キュービクル新設は、容量選定・電力会社協議・設置スペースまで一体で計画する必要があります。電気・空調 見積り.com で導入予定の設備・想定負荷・設置スペースを伝え、複数業者から容量提案と総額見積を取りましょう。
新設後に発生する保安点検義務
キュービクル(自家用電気工作物)を設置すると、保安規程の届出と定期的な保安点検(電気主任技術者による管理)が義務になります。
| 項目 | 内容 |
|---|---|
| 保安規程 | 届出が必要(自家用電気工作物の保安規程) |
| 主任技術者 | 選任または外部委託(外部委託の費用相場) |
| 定期点検 | 月次・年次点検(キュービクル保安点検の費用相場) |
新設時は「設置費用」だけでなく、この保安管理のランニングコストも含めて検討します。
業者選びのチェックリスト
| 確認項目 | 重要度 |
|---|---|
| 高圧受電設備の新設・受電切替の実績 | ◎ |
| 容量選定(将来の増設余地を含む)の提案力 | ◎ |
| 電力会社協議・申込の代行/サポート | ◎ |
| 設置スペース・基礎・搬入経路の調査 | ○ |
| 新設後の保安点検・主任技術者委託まで対応 | ○ |
新設後にかかるランニング費用
新設の初期費用だけで判断すると、稼働後の負担を見落とします。キュービクルは設置した時点で保安管理が義務になるため、月々の費用が固定で発生します。
| 費目 | 目安 | 発生タイミング |
|---|---|---|
| 保安管理委託 | 月額12,000〜60,000円(受電容量による) | 受電開始後、毎月 |
| 年次点検(停電作業) | 3万〜15万円 | 年1回 |
| 精密点検 | 十数万円〜 | 数年に1回 |
| 高圧機器の更新 | 機器ごとに数十万円〜 | 15〜20年目以降 |
低圧受電から高圧受電に切り替えると電力量単価は下がりますが、この保安費用と将来の更新費用を差し引いて初めて損得が出ます。年間の電気料金の削減見込みと、上の固定費を並べて比較してください。

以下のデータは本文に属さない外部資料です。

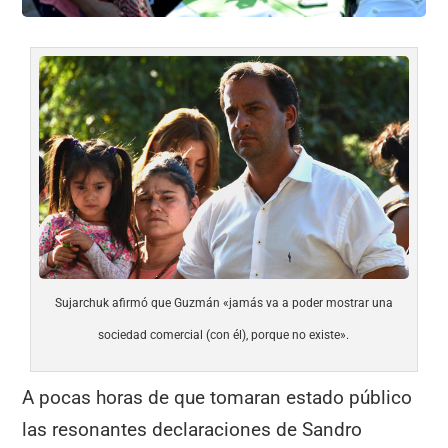
Sujarchuk afirmó que Guzmán «jamás va a poder mostrar una
sociedad comercial (con él), porque no existe».
A pocas horas de que tomaran estado público
las resonantes declaraciones de Sandro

削減見込みが年間30万円で保安費用が年間25万円なら、切替の効果はほとんど残りません。逆に削減見込みが年間100万円規模になる負荷であれば、数年で初期費用を回収できます。判断に必要なのは、現在の使用電力量と、切替後の単価の2つです。
まとめ
キュービクル新設は、100kVAで300万〜600万円、300kVA級で1,000万〜2,500万円が本体+工事費の目安で、別途電力会社協議・基礎・接地工事が必要です。契約電力が50kWに近づく・大型設備を導入する場合は高圧化の検討時期。電力会社協議に時間がかかるため早めの計画が肝心で、新設後は保安規程・主任技術者・定期点検のランニングも見込みます。容量提案と電力会社対応ができる業者に複数見積もりを取るのが基本です。